それは件の婚約破棄騒ぎを起こし、伯爵家を勘当されたファイサルの元婚約者の令嬢の名前だった。
「伯爵夫人より公爵夫人になりたかったのに、まさか勘当されるなんて思わなかった! 平民なんて家は狭いし、使用人はいないし、お金はないし、もう散々! 手切れ金として渡されたお金も、手持ちの宝石もほとんど使っちゃったのに、ロバートは狼狽えるばかりで何もしてくれない甲斐性ナシで、私って本当に不幸だと思わない?」
ロバートとは彼女と一緒に騒動を起こした公爵令息の名前だったはずだ。
捲し立てるように身の上話を始めたエミリアにソフィーヤは唖然とする。
公爵家の嫡男がいきなり市井に放り込まれたのだ。そりゃ狼狽えもするだろう。自業自得とはいえ彼に婚約破棄された侯爵令嬢は何の罪もないのに修道院へ行ったのだ。そのことを考えるとソフィーヤはエミリアの話に同情は出来ずに黙り込む。

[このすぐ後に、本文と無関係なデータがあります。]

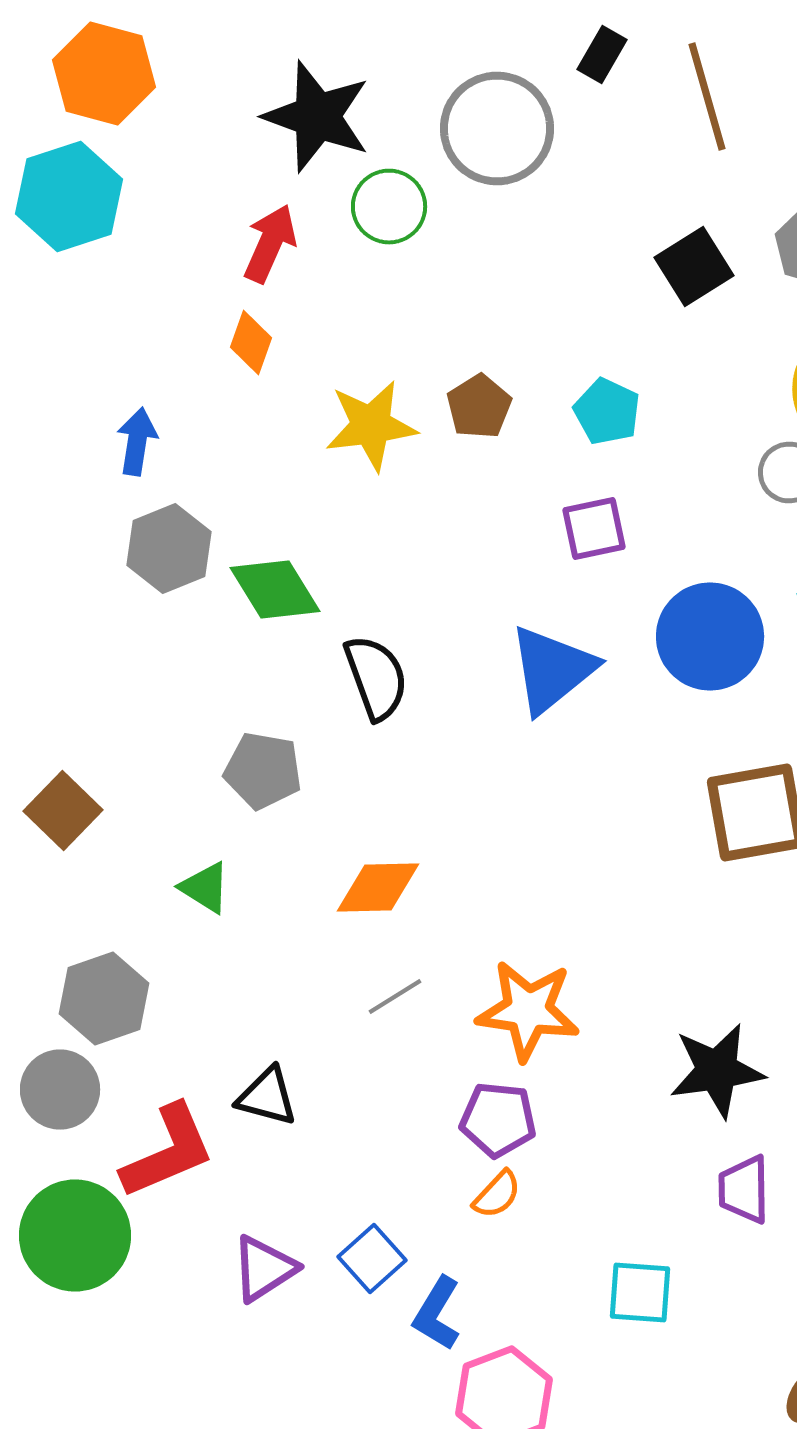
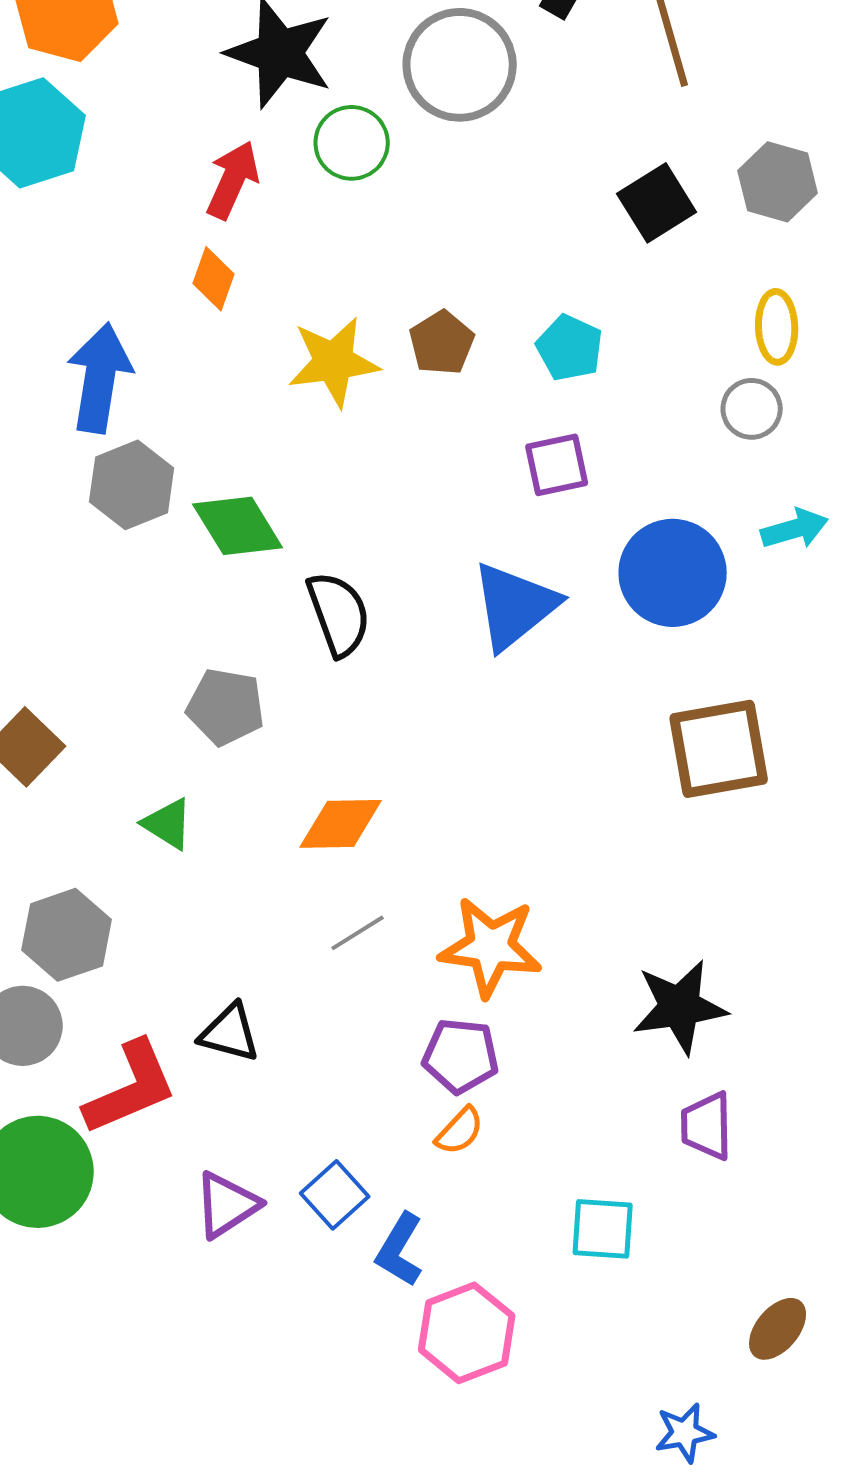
blue arrow: (137, 442) -> (100, 378), size x1.6

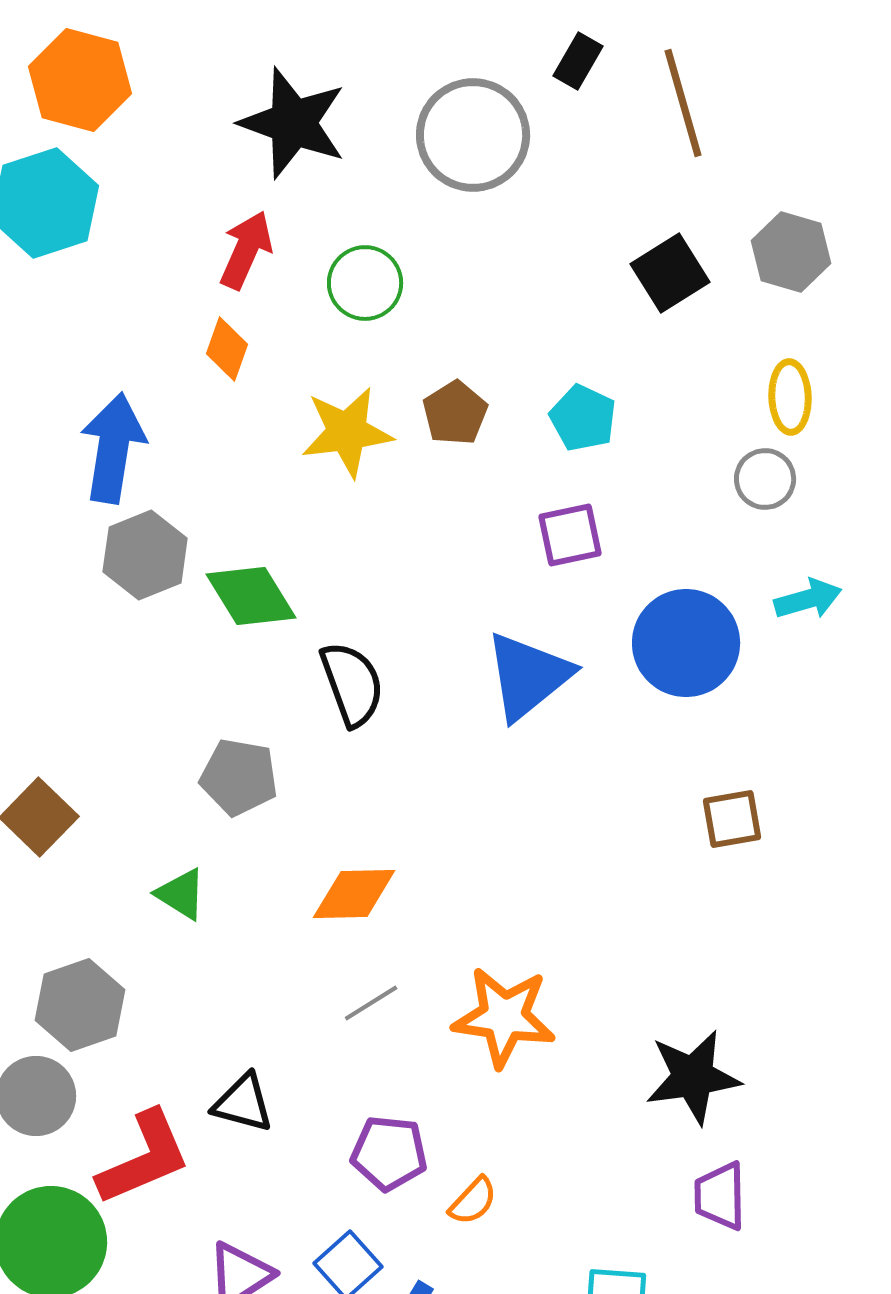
green circle: (352, 143) -> (365, 283), moved
brown square: (719, 749) -> (732, 819), size x0.6
purple pentagon: (461, 1056) -> (389, 1153), moved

だが、そんなソフィーヤをまるっと無視してエミリアはにっこりと微笑んだ。
「だから伯爵夫人で我慢することにしたの」
突然言われた突拍子もない言葉にソフィーヤは頭がついていけない。しかし、そんなソフィーヤをエミリアはまたしてもまるまる無視して自分勝手に話を続ける。
「私達は嫌いで婚約破棄したわけじゃないんだもの。ファイサルは私を受け入れてくれるわ。本当は家を勘当されてからすぐここに来るつもりだったのに、ロバートに邪魔されたのよね。まぁ美少女である私に執着する気持ちはわからないでもないけれど……。ファイサルだって私のことを、いつも可愛いって褒めてくれていたし」
「え?」
思わずソフィーヤが声を出すと、エミリアが視線を向ける。
「何を驚いているの? もしかして貴女、ファイサルの妻なのに可愛いって言われたことないの?」
ソフィーヤが押し黙っていると、驚いたように口元へ手をやり、目を見開いたエミリアは、バカにしたようにクスクスと嘲笑った。
「ま、仕方ないわよね? だって貴女、ファイサルにお金で買われたお飾りの妻なんですもんね。それに地味だし。ファイサルってば私に振られたからって、こんな子と結婚しなきゃならなかったなんて本当に可哀想」
エミリアの言葉に、ソフィーヤは頭から冷水を浴びせられたかのような気がした。
お飾りの妻だということは自分だって解っていたことだが、第三者から告げられると胸が軋む。それに自分のせいで可哀想だと言われたファイサルに酷く申し訳ない気持ちになった。
「ともかく私が来たからには貴女はお役御免だから、さっさと出て行ってね」
可愛らしく微笑んだエミリアの美しい瞳から隠すように、ソフィーヤは先程まで草取りをしていたため土で汚れた手を握りしめる。
これ以上、自分とエミリアの違いを見せつけられるのは惨めな気がした。